#### [Problem to work on]
Write the data out again, word for word.

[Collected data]

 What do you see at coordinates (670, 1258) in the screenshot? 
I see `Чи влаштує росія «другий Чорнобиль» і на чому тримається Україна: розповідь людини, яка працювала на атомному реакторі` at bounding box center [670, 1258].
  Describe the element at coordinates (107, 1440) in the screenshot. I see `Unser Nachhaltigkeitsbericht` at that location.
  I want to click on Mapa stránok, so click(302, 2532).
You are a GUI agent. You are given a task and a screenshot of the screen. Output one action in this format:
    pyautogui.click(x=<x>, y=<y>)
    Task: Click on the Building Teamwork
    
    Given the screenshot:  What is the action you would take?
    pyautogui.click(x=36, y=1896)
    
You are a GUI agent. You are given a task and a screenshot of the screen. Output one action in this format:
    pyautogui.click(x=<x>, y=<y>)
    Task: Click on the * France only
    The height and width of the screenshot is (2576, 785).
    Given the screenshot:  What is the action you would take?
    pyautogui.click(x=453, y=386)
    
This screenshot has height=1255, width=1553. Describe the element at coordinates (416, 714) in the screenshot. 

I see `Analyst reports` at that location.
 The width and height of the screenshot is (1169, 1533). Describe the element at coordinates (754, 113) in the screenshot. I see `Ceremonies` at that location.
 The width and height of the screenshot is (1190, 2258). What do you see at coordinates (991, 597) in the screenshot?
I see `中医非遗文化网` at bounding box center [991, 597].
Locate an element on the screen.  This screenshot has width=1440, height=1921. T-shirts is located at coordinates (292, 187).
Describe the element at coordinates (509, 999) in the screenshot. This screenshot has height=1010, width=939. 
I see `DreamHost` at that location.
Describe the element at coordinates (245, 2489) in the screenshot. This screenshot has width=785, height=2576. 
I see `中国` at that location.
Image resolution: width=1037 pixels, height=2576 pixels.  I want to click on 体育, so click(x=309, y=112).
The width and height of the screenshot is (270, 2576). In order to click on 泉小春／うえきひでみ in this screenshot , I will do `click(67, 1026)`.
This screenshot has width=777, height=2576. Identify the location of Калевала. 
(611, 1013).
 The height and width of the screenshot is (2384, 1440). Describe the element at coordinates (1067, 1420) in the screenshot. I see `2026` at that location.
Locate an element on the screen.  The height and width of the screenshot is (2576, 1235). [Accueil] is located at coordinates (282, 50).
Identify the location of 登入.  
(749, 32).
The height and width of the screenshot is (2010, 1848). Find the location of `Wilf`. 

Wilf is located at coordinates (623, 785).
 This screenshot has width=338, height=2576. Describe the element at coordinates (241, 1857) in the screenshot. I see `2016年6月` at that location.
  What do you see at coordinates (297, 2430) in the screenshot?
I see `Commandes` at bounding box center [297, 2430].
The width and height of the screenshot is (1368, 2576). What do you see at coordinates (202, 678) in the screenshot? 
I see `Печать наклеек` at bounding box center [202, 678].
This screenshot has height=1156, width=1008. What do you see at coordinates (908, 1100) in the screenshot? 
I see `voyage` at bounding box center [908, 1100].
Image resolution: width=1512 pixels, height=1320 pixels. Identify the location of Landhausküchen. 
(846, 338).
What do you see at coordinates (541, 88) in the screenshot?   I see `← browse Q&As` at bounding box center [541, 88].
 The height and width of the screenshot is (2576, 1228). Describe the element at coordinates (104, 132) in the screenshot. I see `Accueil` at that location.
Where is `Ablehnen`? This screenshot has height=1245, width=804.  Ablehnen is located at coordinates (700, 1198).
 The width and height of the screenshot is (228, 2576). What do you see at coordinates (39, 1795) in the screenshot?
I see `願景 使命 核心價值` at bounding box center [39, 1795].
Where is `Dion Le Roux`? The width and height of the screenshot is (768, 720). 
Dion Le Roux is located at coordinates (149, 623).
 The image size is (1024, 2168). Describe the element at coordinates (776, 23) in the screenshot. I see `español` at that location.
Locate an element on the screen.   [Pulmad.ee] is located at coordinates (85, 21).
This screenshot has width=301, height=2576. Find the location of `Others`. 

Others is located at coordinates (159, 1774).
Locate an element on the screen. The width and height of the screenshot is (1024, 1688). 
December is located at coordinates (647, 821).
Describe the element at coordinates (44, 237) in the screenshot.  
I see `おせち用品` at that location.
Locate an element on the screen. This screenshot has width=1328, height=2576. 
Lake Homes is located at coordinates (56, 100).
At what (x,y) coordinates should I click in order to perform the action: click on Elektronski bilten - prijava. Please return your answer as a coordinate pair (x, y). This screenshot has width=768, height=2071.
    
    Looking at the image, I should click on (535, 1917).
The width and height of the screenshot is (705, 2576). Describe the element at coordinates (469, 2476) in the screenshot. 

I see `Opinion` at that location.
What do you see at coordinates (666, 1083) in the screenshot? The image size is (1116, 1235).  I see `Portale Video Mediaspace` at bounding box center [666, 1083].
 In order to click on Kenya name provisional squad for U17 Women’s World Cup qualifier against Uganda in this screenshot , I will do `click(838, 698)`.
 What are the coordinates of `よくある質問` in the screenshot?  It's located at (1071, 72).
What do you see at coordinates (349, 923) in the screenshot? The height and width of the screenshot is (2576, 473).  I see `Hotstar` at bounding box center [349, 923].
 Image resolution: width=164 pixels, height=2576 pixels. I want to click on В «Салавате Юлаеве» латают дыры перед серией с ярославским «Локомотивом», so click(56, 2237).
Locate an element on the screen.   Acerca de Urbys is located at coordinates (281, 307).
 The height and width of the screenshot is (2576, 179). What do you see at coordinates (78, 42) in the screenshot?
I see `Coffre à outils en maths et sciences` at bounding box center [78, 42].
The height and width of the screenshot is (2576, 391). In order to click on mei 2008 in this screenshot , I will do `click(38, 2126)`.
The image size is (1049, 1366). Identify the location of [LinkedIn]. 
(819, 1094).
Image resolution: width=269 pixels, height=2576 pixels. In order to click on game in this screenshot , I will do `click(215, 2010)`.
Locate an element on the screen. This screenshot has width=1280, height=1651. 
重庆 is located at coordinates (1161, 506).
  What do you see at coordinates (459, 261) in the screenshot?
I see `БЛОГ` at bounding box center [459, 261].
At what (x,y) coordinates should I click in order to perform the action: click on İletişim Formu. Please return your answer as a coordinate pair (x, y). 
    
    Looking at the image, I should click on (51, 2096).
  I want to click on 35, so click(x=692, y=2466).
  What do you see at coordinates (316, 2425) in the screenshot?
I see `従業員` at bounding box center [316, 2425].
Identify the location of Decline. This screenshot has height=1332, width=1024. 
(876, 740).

#### [Worked solution]
 What do you see at coordinates (670, 1258) in the screenshot? 
I see `Чи влаштує росія «другий Чорнобиль» і на чому тримається Україна: розповідь людини, яка працювала на атомному реакторі` at bounding box center [670, 1258].
  Describe the element at coordinates (107, 1440) in the screenshot. I see `Unser Nachhaltigkeitsbericht` at that location.
  I want to click on Mapa stránok, so click(302, 2532).
You are a GUI agent. You are given a task and a screenshot of the screen. Output one action in this format:
    pyautogui.click(x=<x>, y=<y>)
    Task: Click on the Building Teamwork
    
    Given the screenshot:  What is the action you would take?
    pyautogui.click(x=36, y=1896)
    
You are a GUI agent. You are given a task and a screenshot of the screen. Output one action in this format:
    pyautogui.click(x=<x>, y=<y>)
    Task: Click on the * France only
    The height and width of the screenshot is (2576, 785).
    Given the screenshot:  What is the action you would take?
    pyautogui.click(x=453, y=386)
    
This screenshot has height=1255, width=1553. Describe the element at coordinates (416, 714) in the screenshot. 

I see `Analyst reports` at that location.
 The width and height of the screenshot is (1169, 1533). Describe the element at coordinates (754, 113) in the screenshot. I see `Ceremonies` at that location.
 The width and height of the screenshot is (1190, 2258). What do you see at coordinates (991, 597) in the screenshot?
I see `中医非遗文化网` at bounding box center [991, 597].
Locate an element on the screen.  This screenshot has width=1440, height=1921. T-shirts is located at coordinates (292, 187).
Describe the element at coordinates (509, 999) in the screenshot. This screenshot has height=1010, width=939. 
I see `DreamHost` at that location.
Describe the element at coordinates (245, 2489) in the screenshot. This screenshot has width=785, height=2576. 
I see `中国` at that location.
Image resolution: width=1037 pixels, height=2576 pixels.  I want to click on 体育, so click(x=309, y=112).
The width and height of the screenshot is (270, 2576). In order to click on 泉小春／うえきひでみ in this screenshot , I will do `click(67, 1026)`.
This screenshot has width=777, height=2576. Identify the location of Калевала. 
(611, 1013).
 The height and width of the screenshot is (2384, 1440). Describe the element at coordinates (1067, 1420) in the screenshot. I see `2026` at that location.
Locate an element on the screen.  The height and width of the screenshot is (2576, 1235). [Accueil] is located at coordinates (282, 50).
Identify the location of 登入.  
(749, 32).
The height and width of the screenshot is (2010, 1848). Find the location of `Wilf`. 

Wilf is located at coordinates (623, 785).
 This screenshot has width=338, height=2576. Describe the element at coordinates (241, 1857) in the screenshot. I see `2016年6月` at that location.
  What do you see at coordinates (297, 2430) in the screenshot?
I see `Commandes` at bounding box center [297, 2430].
The width and height of the screenshot is (1368, 2576). What do you see at coordinates (202, 678) in the screenshot? 
I see `Печать наклеек` at bounding box center [202, 678].
This screenshot has height=1156, width=1008. What do you see at coordinates (908, 1100) in the screenshot? 
I see `voyage` at bounding box center [908, 1100].
Image resolution: width=1512 pixels, height=1320 pixels. Identify the location of Landhausküchen. 
(846, 338).
What do you see at coordinates (541, 88) in the screenshot?   I see `← browse Q&As` at bounding box center [541, 88].
 The height and width of the screenshot is (2576, 1228). Describe the element at coordinates (104, 132) in the screenshot. I see `Accueil` at that location.
Where is `Ablehnen`? This screenshot has height=1245, width=804.  Ablehnen is located at coordinates (700, 1198).
 The width and height of the screenshot is (228, 2576). What do you see at coordinates (39, 1795) in the screenshot?
I see `願景 使命 核心價值` at bounding box center [39, 1795].
Where is `Dion Le Roux`? The width and height of the screenshot is (768, 720). 
Dion Le Roux is located at coordinates (149, 623).
 The image size is (1024, 2168). Describe the element at coordinates (776, 23) in the screenshot. I see `español` at that location.
Locate an element on the screen.   [Pulmad.ee] is located at coordinates (85, 21).
This screenshot has width=301, height=2576. Find the location of `Others`. 

Others is located at coordinates (159, 1774).
Locate an element on the screen. The width and height of the screenshot is (1024, 1688). 
December is located at coordinates (647, 821).
Describe the element at coordinates (44, 237) in the screenshot.  
I see `おせち用品` at that location.
Locate an element on the screen. This screenshot has width=1328, height=2576. 
Lake Homes is located at coordinates (56, 100).
At what (x,y) coordinates should I click in order to perform the action: click on Elektronski bilten - prijava. Please return your answer as a coordinate pair (x, y). This screenshot has width=768, height=2071.
    
    Looking at the image, I should click on (535, 1917).
The width and height of the screenshot is (705, 2576). Describe the element at coordinates (469, 2476) in the screenshot. 

I see `Opinion` at that location.
What do you see at coordinates (666, 1083) in the screenshot? The image size is (1116, 1235).  I see `Portale Video Mediaspace` at bounding box center [666, 1083].
 In order to click on Kenya name provisional squad for U17 Women’s World Cup qualifier against Uganda in this screenshot , I will do `click(838, 698)`.
 What are the coordinates of `よくある質問` in the screenshot?  It's located at (1071, 72).
What do you see at coordinates (349, 923) in the screenshot? The height and width of the screenshot is (2576, 473).  I see `Hotstar` at bounding box center [349, 923].
 Image resolution: width=164 pixels, height=2576 pixels. I want to click on В «Салавате Юлаеве» латают дыры перед серией с ярославским «Локомотивом», so click(56, 2237).
Locate an element on the screen.   Acerca de Urbys is located at coordinates (281, 307).
 The height and width of the screenshot is (2576, 179). What do you see at coordinates (78, 42) in the screenshot?
I see `Coffre à outils en maths et sciences` at bounding box center [78, 42].
The height and width of the screenshot is (2576, 391). In order to click on mei 2008 in this screenshot , I will do `click(38, 2126)`.
The image size is (1049, 1366). Identify the location of [LinkedIn]. 
(819, 1094).
Image resolution: width=269 pixels, height=2576 pixels. In order to click on game in this screenshot , I will do `click(215, 2010)`.
Locate an element on the screen. This screenshot has width=1280, height=1651. 
重庆 is located at coordinates (1161, 506).
  What do you see at coordinates (459, 261) in the screenshot?
I see `БЛОГ` at bounding box center [459, 261].
At what (x,y) coordinates should I click in order to perform the action: click on İletişim Formu. Please return your answer as a coordinate pair (x, y). 
    
    Looking at the image, I should click on (51, 2096).
  I want to click on 35, so click(x=692, y=2466).
  What do you see at coordinates (316, 2425) in the screenshot?
I see `従業員` at bounding box center [316, 2425].
Identify the location of Decline. This screenshot has height=1332, width=1024. 
(876, 740).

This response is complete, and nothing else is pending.